Our department represents a vast region – from Morocco to China and all the diasporas beyond! In other words, our areas of interest include multiple languages, populations, and cultures. We also cover more than 4000 years of life in the regions we study. The new name for our department emphasizes plurality and inclusion.

We have changed the word “Civilization” to “Cultures.” The word “civilization” has a problematic history. Over time that word became associated with notions of Western and European superiority. At UW, we strive for understanding of the complexities and interactions of many groups of people and kinds of cultural expression. Our department represents a vast region with a multiplicity of languages, populations, cultures, textual corpora, styles in art and architecture. The singularity of the term “civilization” leaves out this cultural multiplicity. Furthermore, for a long time now the term “civilization” has been regarded as a problematic term for reasons of its social evolutionary basis and its commitment to the idea of “progress”. Using the term civilization carries the idea that some populations are primitive and backward while “civilizations” are advanced and progressive. We feel as a faculty that the word “cultures” more fully incorporates what we do as a department and what we have to offer the university.
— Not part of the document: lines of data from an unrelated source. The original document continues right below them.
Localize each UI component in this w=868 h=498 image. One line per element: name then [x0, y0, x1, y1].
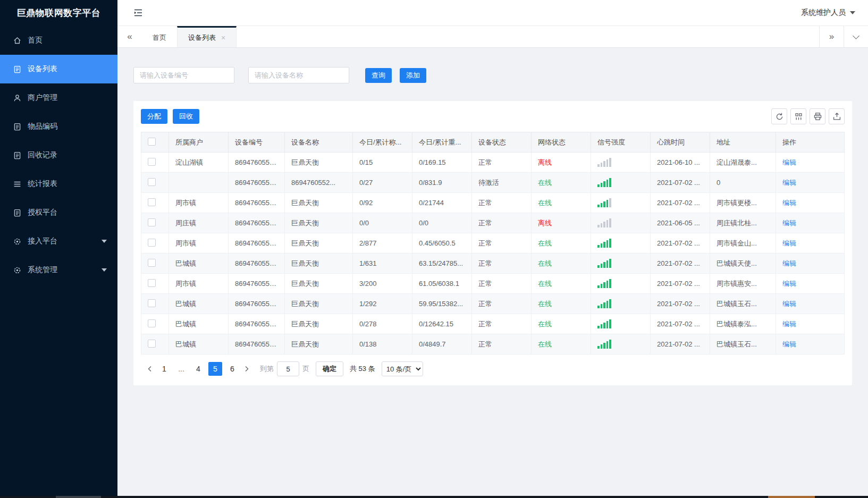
tab-0[interactable]: 首页: [142, 26, 177, 47]
signal-strength-icon: [597, 319, 644, 328]
network-status-badge: 在线: [538, 320, 552, 328]
device-table-body: 淀山湖镇8694760552...巨鼎天衡0/150/169.15正常离线202…: [141, 153, 845, 354]
heartbeat-cell: 2021-06-10 ...: [651, 153, 710, 173]
device-name-cell: 巨鼎天衡: [285, 334, 353, 354]
row-checkbox-cell: [141, 294, 169, 314]
sidebar-menu: 首页设备列表商户管理物品编码回收记录统计报表授权平台接入平台系统管理: [0, 26, 117, 284]
signal-cell: [591, 193, 651, 213]
next-page-icon[interactable]: [241, 362, 252, 376]
page-number-6[interactable]: 6: [225, 362, 239, 376]
merchant-cell: 巴城镇: [169, 314, 229, 334]
query-button[interactable]: 查询: [365, 68, 392, 83]
row-checkbox[interactable]: [148, 259, 156, 267]
sidebar-item-4[interactable]: 回收记录: [0, 141, 117, 170]
device-no-cell: 8694760552...: [229, 314, 285, 334]
scrollbar-thumb[interactable]: [56, 496, 101, 498]
table-row: 巴城镇8694760552...巨鼎天衡1/63163.15/24785...正…: [141, 254, 845, 274]
today-weight-cell: 61.05/6038.1: [412, 274, 472, 294]
page-number-4[interactable]: 4: [191, 362, 205, 376]
table-row: 周庄镇8694760552...巨鼎天衡0/00/0正常离线2021-06-05…: [141, 213, 845, 233]
network-status-cell: 在线: [532, 314, 591, 334]
horizontal-scrollbar[interactable]: [0, 496, 868, 498]
refresh-icon[interactable]: [771, 108, 787, 124]
page-number-1[interactable]: 1: [157, 362, 171, 376]
sidebar-item-3[interactable]: 物品编码: [0, 112, 117, 141]
tabs-menu-button[interactable]: [844, 26, 868, 47]
row-checkbox[interactable]: [148, 319, 156, 327]
network-status-badge: 离线: [538, 158, 552, 166]
row-checkbox[interactable]: [148, 340, 156, 348]
sidebar-item-1[interactable]: 设备列表: [0, 55, 117, 83]
sidebar-item-7[interactable]: 接入平台: [0, 227, 117, 256]
sidebar: 巨鼎物联网数字平台 首页设备列表商户管理物品编码回收记录统计报表授权平台接入平台…: [0, 0, 117, 498]
select-all-checkbox[interactable]: [148, 138, 156, 146]
row-checkbox[interactable]: [148, 178, 156, 186]
edit-link[interactable]: 编辑: [782, 199, 796, 207]
goto-page-input[interactable]: [277, 361, 299, 376]
row-checkbox[interactable]: [148, 218, 156, 226]
action-cell: 编辑: [776, 153, 845, 173]
sidebar-item-5[interactable]: 统计报表: [0, 170, 117, 198]
signal-strength-icon: [597, 299, 644, 308]
confirm-button[interactable]: 确定: [316, 361, 343, 376]
recycle-button[interactable]: 回收: [173, 109, 199, 124]
print-icon[interactable]: [810, 108, 825, 124]
add-button[interactable]: 添加: [400, 68, 426, 83]
signal-cell: [591, 314, 651, 334]
tabs-scroll-left-button[interactable]: «: [117, 26, 142, 47]
row-checkbox[interactable]: [148, 299, 156, 307]
columns-settings-icon[interactable]: [790, 108, 806, 124]
edit-link[interactable]: 编辑: [782, 320, 796, 328]
device-name-input[interactable]: [248, 67, 349, 83]
today-weight-cell: 0/21744: [412, 193, 472, 213]
network-status-badge: 在线: [538, 300, 552, 308]
merchant-cell: 周市镇: [169, 193, 229, 213]
edit-link[interactable]: 编辑: [782, 219, 796, 227]
clipboard-icon: [13, 151, 22, 160]
network-status-badge: 在线: [538, 259, 552, 267]
edit-link[interactable]: 编辑: [782, 259, 796, 267]
row-checkbox[interactable]: [148, 158, 156, 166]
edit-link[interactable]: 编辑: [782, 340, 796, 348]
assign-button[interactable]: 分配: [141, 109, 167, 124]
chevron-down-icon: [853, 32, 859, 39]
heartbeat-cell: 2021-07-02 ...: [651, 233, 710, 254]
signal-strength-icon: [597, 239, 644, 248]
tabs-scroll-right-button[interactable]: »: [819, 26, 844, 47]
row-checkbox[interactable]: [148, 279, 156, 287]
prev-page-icon[interactable]: [144, 362, 156, 376]
user-menu[interactable]: 系统维护人员: [801, 8, 855, 18]
export-icon[interactable]: [829, 108, 845, 124]
sidebar-collapse-icon[interactable]: [132, 7, 144, 18]
page-size-select[interactable]: 10 条/页: [382, 361, 423, 376]
edit-link[interactable]: 编辑: [782, 280, 796, 288]
heartbeat-cell: 2021-07-02 ...: [651, 274, 710, 294]
network-status-badge: 在线: [538, 179, 552, 187]
sidebar-item-6[interactable]: 授权平台: [0, 198, 117, 227]
main-area: 系统维护人员 « 首页设备列表× » 查询 添加 分配 回收: [117, 0, 868, 498]
sidebar-item-0[interactable]: 首页: [0, 26, 117, 55]
panel-toolbar: 分配 回收: [141, 108, 845, 124]
signal-strength-icon: [597, 178, 644, 187]
sidebar-item-8[interactable]: 系统管理: [0, 256, 117, 284]
page-number-5[interactable]: 5: [208, 362, 222, 376]
table-row: 周市镇8694760552...巨鼎天衡2/8770.45/6050.5正常在线…: [141, 233, 845, 254]
scrollbar-thumb[interactable]: [768, 496, 815, 498]
edit-link[interactable]: 编辑: [782, 300, 796, 308]
row-checkbox[interactable]: [148, 239, 156, 247]
sidebar-item-2[interactable]: 商户管理: [0, 83, 117, 112]
tab-1[interactable]: 设备列表×: [177, 26, 237, 47]
page-numbers: 1...456: [156, 362, 241, 376]
edit-link[interactable]: 编辑: [782, 239, 796, 247]
heartbeat-cell: 2021-06-05 ...: [651, 213, 710, 233]
row-checkbox[interactable]: [148, 198, 156, 206]
table-panel: 分配 回收 所属商户设: [133, 101, 852, 385]
network-status-cell: 在线: [532, 294, 591, 314]
edit-link[interactable]: 编辑: [782, 158, 796, 166]
close-icon[interactable]: ×: [221, 33, 225, 42]
edit-link[interactable]: 编辑: [782, 179, 796, 187]
network-status-cell: 在线: [532, 193, 591, 213]
network-status-cell: 在线: [532, 254, 591, 274]
network-status-cell: 离线: [532, 213, 591, 233]
device-no-input[interactable]: [133, 67, 234, 83]
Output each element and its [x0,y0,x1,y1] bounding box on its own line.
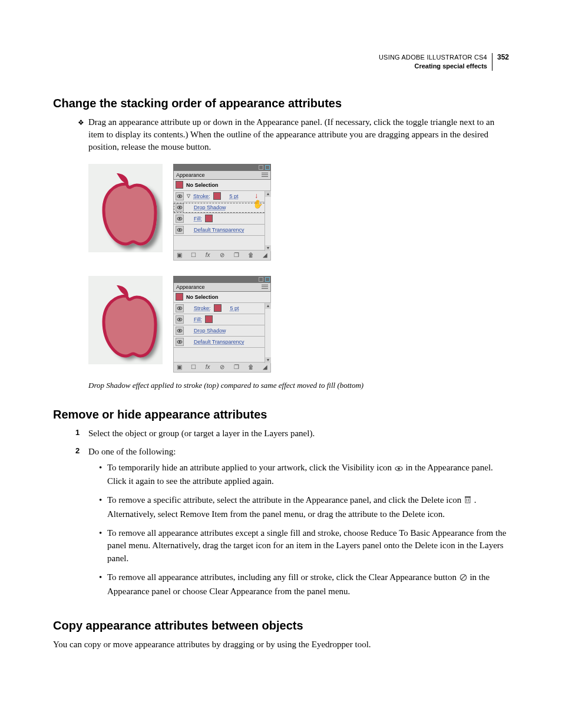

In changing our name from NELC to MELC, we are also in keeping with a larger trend throughout the country. Numerous other universities, including UC Berkeley, University of Michigan, Columbia University, and the University of Chicago, have either changed their departmental or program names from Near Eastern to Middle Eastern, or are in the process of doing so.

Finally, it is important to note that our faculty and scholarly interests have broadened significantly in the past decade. We continue to emphasize languages and literatures, but we have added new language courses (Ge’ez and Ladino), new strengths in archaeology and art, new expertise in Sephardic history and Ottoman studies, a focus on the Horn of Africa, extensive projects in Digital Humanities, and more. In short, we are in many ways a new and renewed department, and a new name will help us celebrate and call attention to the innovations in our curriculum and research.

The faculty of the future MELC department feel this is an important and vital step in our goals of continuing to be innovators in the field of Middle Eastern and Central Eurasian studies. We are proud that artist Mamoun Sakkal, who made our older NELC logo, was willing to make us a new logo to go with our new designation.

In the future, our NEAR E courses will carry a MELC prefix, while our BA degrees will be in Hebrew Bible and Ancient Near Eastern Studies, Comparative Cultures, and Languages and Literatures, and our M.A. program will be in Middle Eastern Languages and Cultures. We look forward to the future of MELC.